TASK BRIEF: Whenever a line in the entries below contains "label", copy that line.

Document understanding data:
——————————

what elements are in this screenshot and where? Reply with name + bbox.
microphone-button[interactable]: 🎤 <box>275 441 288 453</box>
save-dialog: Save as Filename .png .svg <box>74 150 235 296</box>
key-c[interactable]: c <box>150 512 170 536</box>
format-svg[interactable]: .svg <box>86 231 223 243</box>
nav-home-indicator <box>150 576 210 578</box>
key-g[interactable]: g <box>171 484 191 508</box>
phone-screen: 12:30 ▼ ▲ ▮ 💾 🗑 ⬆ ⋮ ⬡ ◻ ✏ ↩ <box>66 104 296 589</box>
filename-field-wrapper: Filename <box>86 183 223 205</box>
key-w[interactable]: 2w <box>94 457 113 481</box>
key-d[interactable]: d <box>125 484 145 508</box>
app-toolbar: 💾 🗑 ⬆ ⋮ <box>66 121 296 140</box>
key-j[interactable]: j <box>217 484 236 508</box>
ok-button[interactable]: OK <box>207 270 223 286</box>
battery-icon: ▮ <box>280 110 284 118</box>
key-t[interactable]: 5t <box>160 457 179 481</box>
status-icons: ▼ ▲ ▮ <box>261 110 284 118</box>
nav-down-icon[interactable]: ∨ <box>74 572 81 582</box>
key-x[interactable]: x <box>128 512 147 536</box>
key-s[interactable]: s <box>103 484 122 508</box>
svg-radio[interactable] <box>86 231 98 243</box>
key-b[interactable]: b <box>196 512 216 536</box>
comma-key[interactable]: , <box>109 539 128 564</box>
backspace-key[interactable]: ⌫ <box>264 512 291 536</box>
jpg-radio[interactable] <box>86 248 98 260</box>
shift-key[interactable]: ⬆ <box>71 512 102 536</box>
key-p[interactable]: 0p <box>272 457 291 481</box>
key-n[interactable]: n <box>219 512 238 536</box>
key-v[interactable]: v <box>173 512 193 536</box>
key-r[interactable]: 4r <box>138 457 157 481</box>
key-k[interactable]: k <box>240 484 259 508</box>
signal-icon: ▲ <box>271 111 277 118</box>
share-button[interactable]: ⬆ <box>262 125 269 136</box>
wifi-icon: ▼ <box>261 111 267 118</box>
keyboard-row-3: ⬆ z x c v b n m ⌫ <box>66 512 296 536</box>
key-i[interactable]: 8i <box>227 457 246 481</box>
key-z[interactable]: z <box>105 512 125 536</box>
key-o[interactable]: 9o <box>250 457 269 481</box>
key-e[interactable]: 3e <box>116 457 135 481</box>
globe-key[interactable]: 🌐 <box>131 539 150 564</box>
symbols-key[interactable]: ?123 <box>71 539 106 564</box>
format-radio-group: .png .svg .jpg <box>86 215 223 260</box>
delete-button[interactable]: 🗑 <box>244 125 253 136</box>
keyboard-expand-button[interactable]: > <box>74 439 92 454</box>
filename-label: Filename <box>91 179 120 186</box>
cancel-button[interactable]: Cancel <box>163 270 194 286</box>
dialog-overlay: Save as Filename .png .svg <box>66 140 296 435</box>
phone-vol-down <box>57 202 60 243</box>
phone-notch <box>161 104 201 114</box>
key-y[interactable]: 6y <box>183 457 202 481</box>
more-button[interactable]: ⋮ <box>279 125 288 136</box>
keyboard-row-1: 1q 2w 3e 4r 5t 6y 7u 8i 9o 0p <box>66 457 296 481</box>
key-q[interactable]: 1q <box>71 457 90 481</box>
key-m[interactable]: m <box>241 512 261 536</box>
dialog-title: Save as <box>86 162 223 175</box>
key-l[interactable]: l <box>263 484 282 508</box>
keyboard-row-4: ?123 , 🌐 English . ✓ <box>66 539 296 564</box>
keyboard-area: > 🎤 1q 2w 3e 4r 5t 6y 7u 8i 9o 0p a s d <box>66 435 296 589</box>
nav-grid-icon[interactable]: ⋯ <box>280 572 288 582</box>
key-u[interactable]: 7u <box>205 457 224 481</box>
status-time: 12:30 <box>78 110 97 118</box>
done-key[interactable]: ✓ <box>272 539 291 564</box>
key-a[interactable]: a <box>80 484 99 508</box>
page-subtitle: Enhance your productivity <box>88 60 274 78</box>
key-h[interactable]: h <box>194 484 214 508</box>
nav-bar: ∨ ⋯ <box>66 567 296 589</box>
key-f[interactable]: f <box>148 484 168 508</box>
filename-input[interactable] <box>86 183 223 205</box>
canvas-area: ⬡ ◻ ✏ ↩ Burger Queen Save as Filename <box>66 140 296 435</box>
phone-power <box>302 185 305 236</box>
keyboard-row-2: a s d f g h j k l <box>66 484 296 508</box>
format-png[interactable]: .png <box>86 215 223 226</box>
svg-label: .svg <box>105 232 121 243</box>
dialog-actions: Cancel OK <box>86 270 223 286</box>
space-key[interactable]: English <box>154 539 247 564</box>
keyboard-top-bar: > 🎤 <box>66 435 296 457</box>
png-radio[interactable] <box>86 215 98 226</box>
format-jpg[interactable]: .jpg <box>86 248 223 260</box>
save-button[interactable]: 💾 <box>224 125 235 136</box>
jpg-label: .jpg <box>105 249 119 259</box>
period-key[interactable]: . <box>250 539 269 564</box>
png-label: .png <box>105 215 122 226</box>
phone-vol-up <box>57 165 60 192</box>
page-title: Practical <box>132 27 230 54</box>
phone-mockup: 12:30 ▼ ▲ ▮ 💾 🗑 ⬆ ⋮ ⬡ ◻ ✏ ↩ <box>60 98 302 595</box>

——————————

RESULT:
filename-label: Filename <box>91 179 120 186</box>
svg-label: .svg <box>105 232 121 243</box>
jpg-label: .jpg <box>105 249 119 259</box>
png-label: .png <box>105 215 122 226</box>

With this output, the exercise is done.